ANDREAS ZUMACH ÜBER DIE ANGEBLICHE IMMUNITÄT DER BLAUHELMSOLDATEN: Inakzeptable Begründung
Die Ablehnung von Entschädigungszahlungen an haitianische Cholera-Opfer durch die New Yorker UNO-Zentrale ist formaljuristisch nachvollziehbar. Denn die von den Klägern vorgelegten Studien liefern Indizien, nicht jedoch gerichtsfeste Beweise dafür, dass das aus dem Rio Artibonito entnommene Trinkwasser zuvor durch Abwässer aus einem Lager nepalesischer UNO-Blauhelmsoldaten mit Cholerabakterien verseucht wurde. Damit hätte die UNO die Ablehnung der Entschädigungsforderungen erklären können. Die stattdessen von Generalsekretär Ban Ki Moon verkündete „diplomatische Immunität“ der nepalesischen Blauhelme ist aber inakzeptabel.
Blauhelmsoldaten in UN-Missionen sind ohne Einschränkung an sämtliche Menschenrechtsnormen und Völkerrechtsbestimmungen gebunden und können bei Verstößen strafrechtlich zur Verantwortung gezogen werden.

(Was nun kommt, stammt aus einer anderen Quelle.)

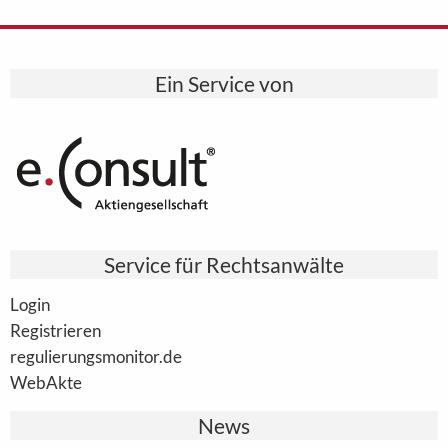
Ein Service von
Service für Rechtsanwälte
Login
Registrieren
regulierungsmonitor.de
WebAkte
News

Darauf hatte zuletzt Bans Vorgänger Kofi Annan Anfang des letzten Jahrzehnts hingewiesen, als sexuelle Gewalttaten von UNO-Blauhelmsoldaten weltweit für Negativschlagzeilen sorgten. Das Problem: In fast allen bekannt gewordenen Fällen krimineller Akte durch Blauhelmsoldaten haben ihre jeweiligen Entsenderstaaten – auch europäische wie zum Beispiel Österreich – diese Soldaten durch Rückholung in die Heimat dem Zugriff der UNO entzogen.
Die Verunreinigung des Trinkwassers in Haiti ist – wäre sie eindeutig bewiesen – zwar kein krimineller Akt; sehr wohl aber eine schwerwiegende Fahrlässigkeit, die durchaus Entschädigungsansprüche rechtfertigt. Die UNO hat die geforderte Millionensumme jedoch nicht. Würde sie die Forderung an die Regierung Nepals weiterreichen, sänke nicht nur dort die Bereitschaft drastisch, der UNO künftig noch Blauhelmsoldaten zu schicken.